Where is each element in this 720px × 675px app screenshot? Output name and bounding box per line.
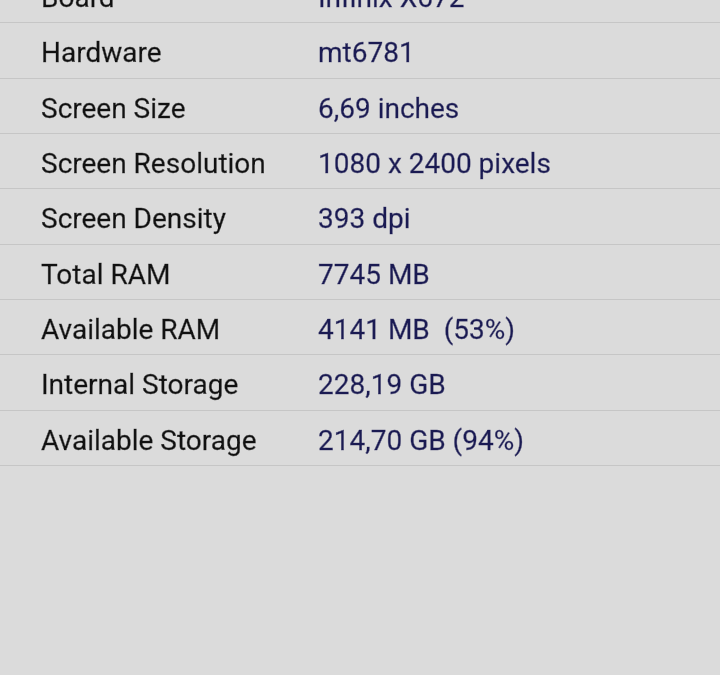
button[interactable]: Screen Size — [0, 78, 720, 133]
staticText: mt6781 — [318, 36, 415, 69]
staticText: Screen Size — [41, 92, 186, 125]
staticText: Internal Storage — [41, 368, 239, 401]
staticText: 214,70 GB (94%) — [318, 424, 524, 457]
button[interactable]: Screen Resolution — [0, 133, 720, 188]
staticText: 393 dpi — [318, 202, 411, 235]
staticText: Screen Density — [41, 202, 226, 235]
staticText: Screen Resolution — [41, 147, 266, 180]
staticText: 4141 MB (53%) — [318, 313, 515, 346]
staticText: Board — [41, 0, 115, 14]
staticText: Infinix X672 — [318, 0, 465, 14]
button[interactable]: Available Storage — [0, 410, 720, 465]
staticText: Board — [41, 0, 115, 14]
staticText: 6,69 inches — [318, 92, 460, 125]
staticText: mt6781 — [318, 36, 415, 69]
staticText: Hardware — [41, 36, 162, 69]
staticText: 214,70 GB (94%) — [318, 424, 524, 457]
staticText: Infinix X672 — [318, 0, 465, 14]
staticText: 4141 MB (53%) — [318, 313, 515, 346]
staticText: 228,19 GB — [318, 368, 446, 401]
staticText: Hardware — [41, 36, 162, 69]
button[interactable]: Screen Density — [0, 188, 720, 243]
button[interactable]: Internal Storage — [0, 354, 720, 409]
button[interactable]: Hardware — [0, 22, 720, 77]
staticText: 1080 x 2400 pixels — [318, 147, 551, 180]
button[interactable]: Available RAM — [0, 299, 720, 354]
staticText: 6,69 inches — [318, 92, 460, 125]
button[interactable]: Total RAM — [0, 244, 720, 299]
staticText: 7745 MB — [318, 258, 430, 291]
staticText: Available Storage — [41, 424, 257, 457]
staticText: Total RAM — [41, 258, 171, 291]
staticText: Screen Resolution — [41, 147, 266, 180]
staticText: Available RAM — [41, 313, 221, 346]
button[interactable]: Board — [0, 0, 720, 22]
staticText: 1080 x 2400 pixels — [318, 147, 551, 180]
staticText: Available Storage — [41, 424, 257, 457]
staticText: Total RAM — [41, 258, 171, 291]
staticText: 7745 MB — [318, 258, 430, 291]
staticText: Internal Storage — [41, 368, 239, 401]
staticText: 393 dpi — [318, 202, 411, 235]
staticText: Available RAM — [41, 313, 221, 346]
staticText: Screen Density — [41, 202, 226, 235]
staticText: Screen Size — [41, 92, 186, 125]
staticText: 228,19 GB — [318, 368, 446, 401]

○ ○ ○ ○ ○

# WHAT TO WORK ON:
Only the lines of the data holding the string "interactable" are wanted; copy each of them.

# SOLUTION FOR THIS EXERCISE:
button[interactable]: Screen Size — [0, 78, 720, 133]
button[interactable]: Screen Resolution — [0, 133, 720, 188]
button[interactable]: Available Storage — [0, 410, 720, 465]
button[interactable]: Screen Density — [0, 188, 720, 243]
button[interactable]: Internal Storage — [0, 354, 720, 409]
button[interactable]: Hardware — [0, 22, 720, 77]
button[interactable]: Available RAM — [0, 299, 720, 354]
button[interactable]: Total RAM — [0, 244, 720, 299]
button[interactable]: Board — [0, 0, 720, 22]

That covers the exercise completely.